What are the differences in the splice and crowbars?


----------



## Cbalke (Oct 1, 2009)

I believe the the crowbars are for guys with med/large faces and the splices are made for guys with slightly bigger faces. I had heard that Oakley was going to have a smaller size Splice for this year for girls and small faced guys, I never looked into it though. 

Try them on and see which is more comfortable.


----------



## legallyillegal (Oct 6, 2008)

Thunderbolt42 said:


> What are the differences in the splice and crowbars?


different nose area


----------



## Leo (Nov 24, 2009)

The Splices offer more peripheral vision to snowboarders by reducing the amount of frame material in the nose area. This also puts less pressure on your snout.

They are pretty much the same goggle otherwise as the Splices were modeled after the crowbars. I prefer the Splices personally and own a pair. Not only do they look sick, the nose area is awesome.


----------



## DrnknZag (Feb 7, 2010)

Leo said:


> The Splices offer more peripheral vision to snowboarders by reducing the amount of frame material in the nose area. This also puts less pressure on your snout.
> 
> They are pretty much the same goggle otherwise as the Splices were modeled after the crowbars. I prefer the Splices personally and own a pair. Not only do they look sick, the nose area is awesome.


The Splices aren't for everyone though. I tried on a pair last year and found that the nose area put some funky pressure on my nose so I ended up with the Crowbars. If you're deciding between the two, make sure you try them both on and make your decision from there.


----------



## KIRKRIDER (Mar 18, 2008)

Love my crowbars...Terje Haakonsen can't be wrong...


----------



## Leo (Nov 24, 2009)

DrnknZag said:


> The Splices aren't for everyone though. I tried on a pair last year and found that the nose area put some funky pressure on my nose so I ended up with the Crowbars. If you're deciding between the two, make sure you try them both on and make your decision from there.


That's weird, the splices are supposed to put less pressure on the nose. You sure that you didn't try the Asian fit version?


----------



## DrnknZag (Feb 7, 2010)

Leo said:


> That's weird, the splices are supposed to put less pressure on the nose. You sure that you didn't try the Asian fit version?


Yeah I thought it was weird too, as did the guy at the shop I was at. I dunno, just with my helmet and the Splices, there was a bit if pressure right at the bridge of my nose.

Love my Crowbars though!


----------



## Leo (Nov 24, 2009)

DrnknZag said:


> Yeah I thought it was weird too, as did the guy at the shop I was at.
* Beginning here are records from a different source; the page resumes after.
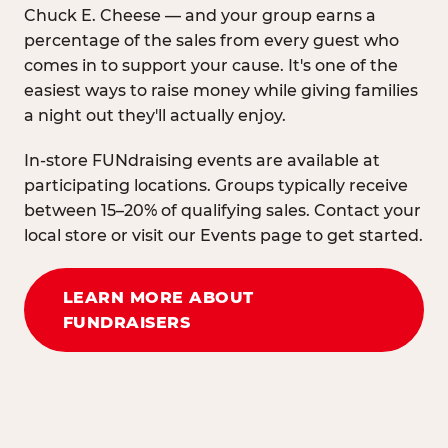
Chuck E. Cheese — and your group earns a
percentage of the sales from every guest who
comes in to support your cause. It's one of the
easiest ways to raise money while giving families
a night out they'll actually enjoy.
In-store FUNdraising events are available at
participating locations. Groups typically receive
between 15–20% of qualifying sales. Contact your
local store or visit our Events page to get started.
LEARN MORE ABOUT
FUNDRAISERS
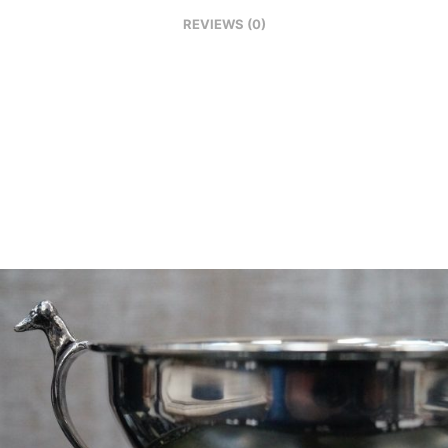
REVIEWS (0)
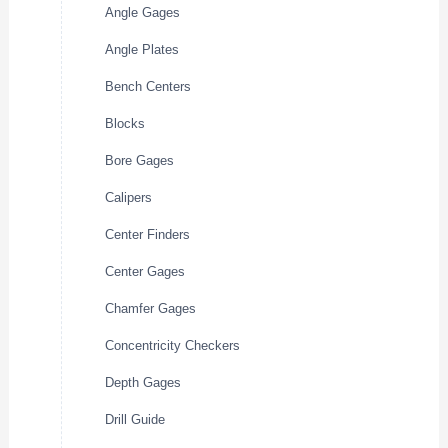
Angle Gages
Angle Plates
Bench Centers
Blocks
Bore Gages
Calipers
Center Finders
Center Gages
Chamfer Gages
Concentricity Checkers
Depth Gages
Drill Guide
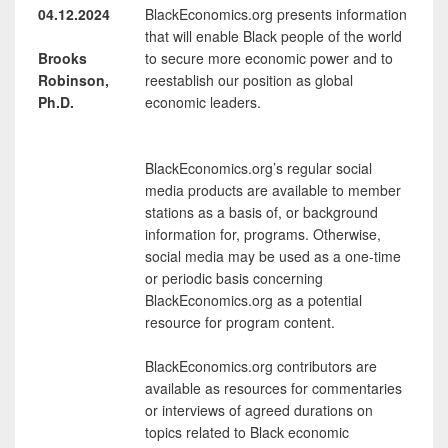
04.12.2024
BlackEconomics.org presents information
that will enable Black people of the world
Brooks
to secure more economic power and to
Robinson,
reestablish our position as global
Ph.D.
economic leaders.
BlackEconomics.org’s regular social
media products are available to member
stations as a basis of, or background
information for, programs. Otherwise,
social media may be used as a one-time
or periodic basis concerning
BlackEconomics.org as a potential
resource for program content.
BlackEconomics.org contributors are
available as resources for commentaries
or interviews of agreed durations on
topics related to Black economic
I dunno, just with my helmet and the Splices, there was a bit if pressure right at the bridge of my nose.
> 
> Love my Crowbars though!


Ah, yea. The helmet could have been the reason for sure. Splices are a little bigger so that's probably why.
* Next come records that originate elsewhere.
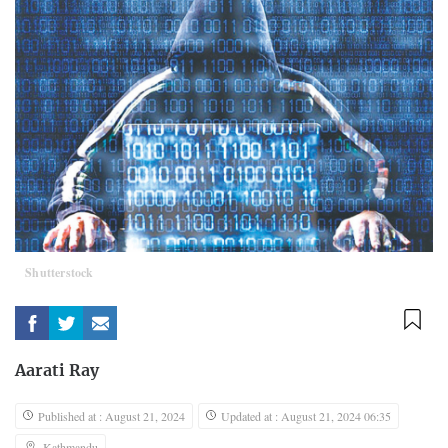
Shutterstock
Aarati Ray
Published at : August 21, 2024
Updated at : August 21, 2024 06:35
Kathmandu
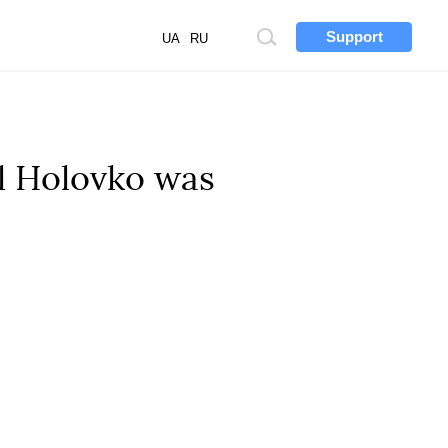
Support
Site
UA
RU
search
l Holovko was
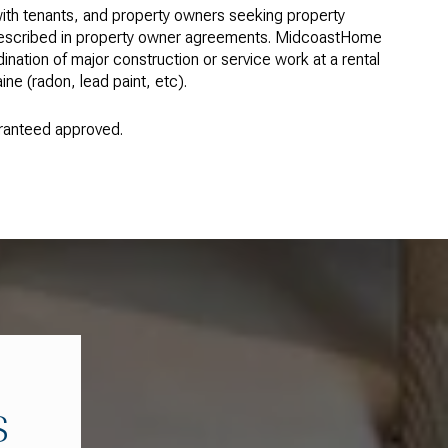
ith tenants, and property owners seeking property
 described in property owner agreements. MidcoastHome
ation of major construction or service work at a rental
ne (radon, lead paint, etc).
uaranteed approved.
S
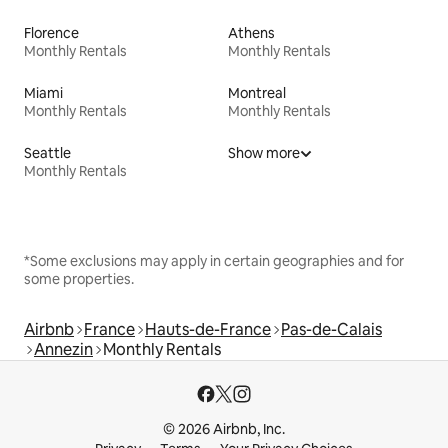
Florence
Athens
Monthly Rentals
Monthly Rentals
Miami
Montreal
Monthly Rentals
Monthly Rentals
Seattle
Show more
Monthly Rentals
*Some exclusions may apply in certain geographies and for
some properties.
Airbnb
France
Hauts-de-France
Pas-de-Calais
Annezin
Monthly Rentals
© 2026 Airbnb, Inc.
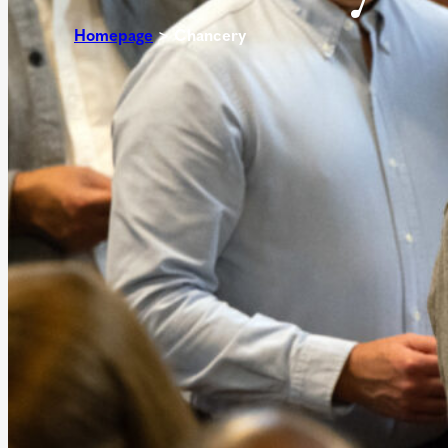
Homepage
>
Chancery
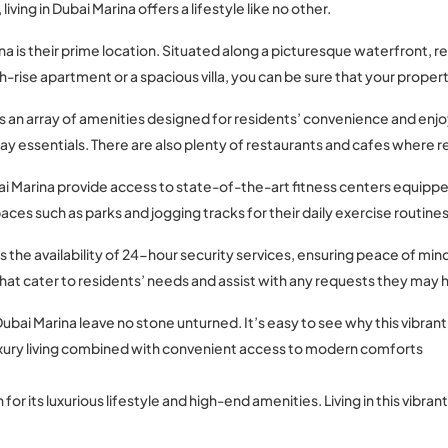
iving in Dubai Marina offers a lifestyle like no other.
a is their prime location. Situated along a picturesque waterfront, re
se apartment or a spacious villa, you can be sure that your property 
sts an array of amenities designed for residents’ convenience and en
y essentials. There are also plenty of restaurants and cafes where re
Dubai Marina provide access to state-of-the-art fitness centers equ
es such as parks and jogging tracks for their daily exercise routines
s the availability of 24-hour security services, ensuring peace of mind 
hat cater to residents’ needs and assist with any requests they may 
Dubai Marina leave no stone unturned. It’s easy to see why this vib
 luxury living combined with convenient access to modern comforts
 for its luxurious lifestyle and high-end amenities. Living in this vib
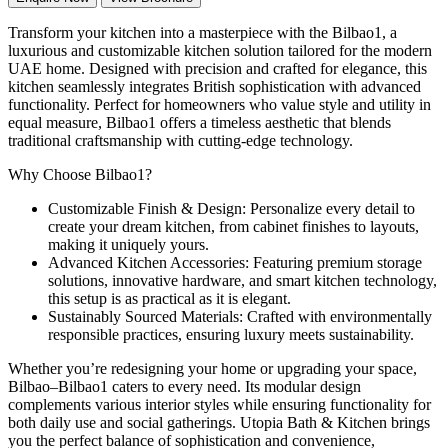
Transform your kitchen into a masterpiece with the Bilbao1, a
luxurious and customizable kitchen solution tailored for the modern
UAE home. Designed with precision and crafted for elegance, this
kitchen seamlessly integrates British sophistication with advanced
functionality. Perfect for homeowners who value style and utility in
equal measure, Bilbao1 offers a timeless aesthetic that blends
traditional craftsmanship with cutting-edge technology.
Why Choose Bilbao1?
Customizable Finish & Design: Personalize every detail to
create your dream kitchen, from cabinet finishes to layouts,
making it uniquely yours.
Advanced Kitchen Accessories: Featuring premium storage
solutions, innovative hardware, and smart kitchen technology,
this setup is as practical as it is elegant.
Sustainably Sourced Materials: Crafted with environmentally
responsible practices, ensuring luxury meets sustainability.
Whether you’re redesigning your home or upgrading your space,
Bilbao–Bilbao1 caters to every need. Its modular design
complements various interior styles while ensuring functionality for
both daily use and social gatherings. Utopia Bath & Kitchen brings
you the perfect balance of sophistication and convenience,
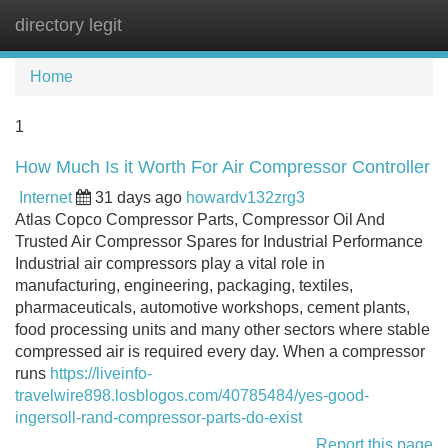
directory legit
Tog
navi
Home
1
How Much Is it Worth For Air Compressor Controller
Internet
31 days ago
howardv132zrg3
Atlas Copco Compressor Parts, Compressor Oil And
Trusted Air Compressor Spares for Industrial Performance
Industrial air compressors play a vital role in
manufacturing, engineering, packaging, textiles,
pharmaceuticals, automotive workshops, cement plants,
food processing units and many other sectors where stable
compressed air is required every day. When a compressor
runs
https://liveinfo-
travelwire898.losblogos.com/40785484/yes-good-
ingersoll-rand-compressor-parts-do-exist
Report this page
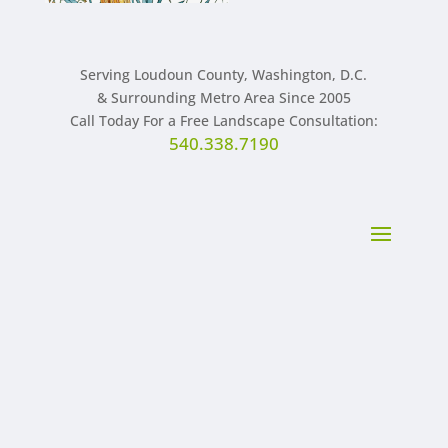
Serving Loudoun County, Washington, D.C.
& Surrounding Metro Area Since 2005
Call Today For a Free Landscape Consultation:
540.338.7190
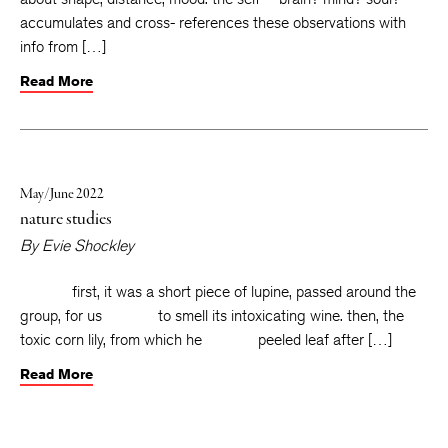
accumulates and cross- references these observations with
info from […]
Read More
May/June 2022
nature studies
By
Evie Shockley
first, it was a short piece of lupine, passed around the
group, for us to smell its intoxicating wine. then, the
toxic corn lily, from which he peeled leaf after […]
Read More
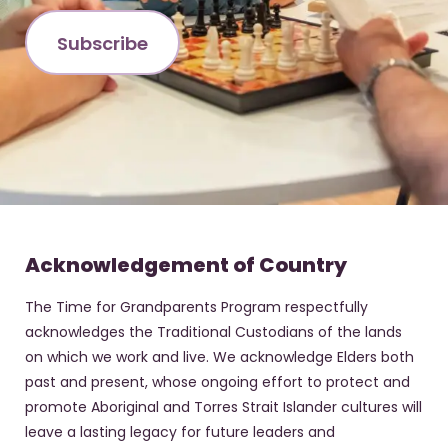
Acknowledgement of Country
The Time for Grandparents Program respectfully
acknowledges the Traditional Custodians of the lands
on which we work and live. We acknowledge Elders both
past and present, whose ongoing effort to protect and
promote Aboriginal and Torres Strait Islander cultures will
leave a lasting legacy for future leaders and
The only other reason would be the shop guy grabbed an Asian Fit model. Easy to do since the only notation of it being an AF model is a "J" at the end of the model number on the box sticker.

I actually dislike the crowbars solely because I think it makes me look really, and I mean really, silly. Just doesn't match my face size/shape.


----------



## emagen (Mar 15, 2010)

Does anyone have pictures of the Crowbars and Splices? Not stock/magazine photos, but people actually wearing them?


----------



## Leo (Nov 24, 2009)

emagen said:


> Does anyone have pictures of the Crowbars and Splices? Not stock/magazine photos, but people actually wearing them?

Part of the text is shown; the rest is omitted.